What to work on
Reproduce the data below exactly. Skip the pictures.

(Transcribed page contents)
====

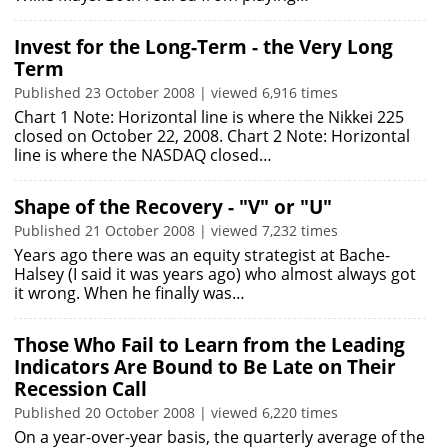
Invest for the Long-Term - the Very Long
Term
Published 23 October 2008 | viewed 6,916 times
Chart 1 Note: Horizontal line is where the Nikkei 225
closed on October 22, 2008. Chart 2 Note: Horizontal
line is where the NASDAQ closed…
Shape of the Recovery - "V" or "U"
Published 21 October 2008 | viewed 7,232 times
Years ago there was an equity strategist at Bache-
Halsey (I said it was years ago) who almost always got
it wrong. When he finally was…
Those Who Fail to Learn from the Leading
Indicators Are Bound to Be Late on Their
Recession Call
Published 20 October 2008 | viewed 6,220 times
On a year-over-year basis, the quarterly average of the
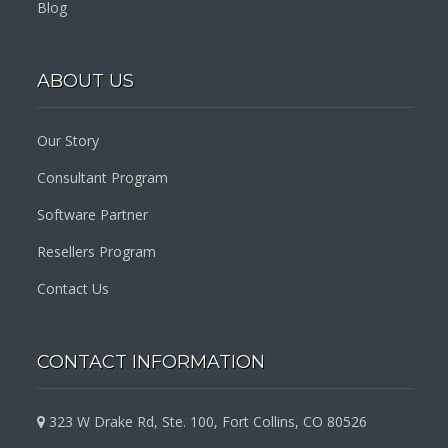
Blog
ABOUT US
Our Story
Consultant Program
Software Partner
Resellers Program
Contact Us
CONTACT INFORMATION
323 W Drake Rd, Ste. 100, Fort Collins, CO 80526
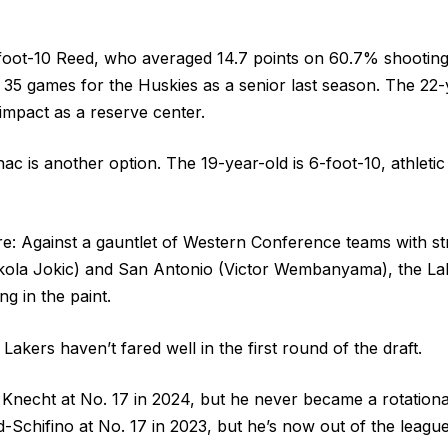
-foot-10 Reed, who averaged 14.7 points on 60.7% shootin
 35 games for the Huskies as a senior last season. The 22-y
impact as a reserve center.
ac is another option. The 19-year-old is 6-foot-10, athleti
re: Against a gauntlet of Western Conference teams with st
kola Jokic) and San Antonio (Victor Wembanyama), the Lak
ng in the paint.
 Lakers haven’t fared well in the first round of the draft.
Knecht at No. 17 in 2024, but he never became a rotationa
-Schifino at No. 17 in 2023, but he’s now out of the leagu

====

Completed task
Invest for the Long-Term - the Very Long
Term
Published 23 October 2008 | viewed 6,916 times
Chart 1 Note: Horizontal line is where the Nikkei 225
closed on October 22, 2008. Chart 2 Note: Horizontal
line is where the NASDAQ closed…
Shape of the Recovery - "V" or "U"
Published 21 October 2008 | viewed 7,232 times
Years ago there was an equity strategist at Bache-
Halsey (I said it was years ago) who almost always got
it wrong. When he finally was…
Those Who Fail to Learn from the Leading
Indicators Are Bound to Be Late on Their
Recession Call
Published 20 October 2008 | viewed 6,220 times
On a year-over-year basis, the quarterly average of the
Blog
ABOUT US
Our Story
Consultant Program
Software Partner
Resellers Program
Contact Us
CONTACT INFORMATION
323 W Drake Rd, Ste. 100, Fort Collins, CO 80526
-foot-10 Reed, who averaged 14.7 points on 60.7% shootin
 35 games for the Huskies as a senior last season. The 22-y
impact as a reserve center.
ac is another option. The 19-year-old is 6-foot-10, athleti
re: Against a gauntlet of Western Conference teams with st
kola Jokic) and San Antonio (Victor Wembanyama), the Lak
ng in the paint.
 Lakers haven’t fared well in the first round of the draft.
Knecht at No. 17 in 2024, but he never became a rotationa
-Schifino at No. 17 in 2023, but he’s now out of the leagu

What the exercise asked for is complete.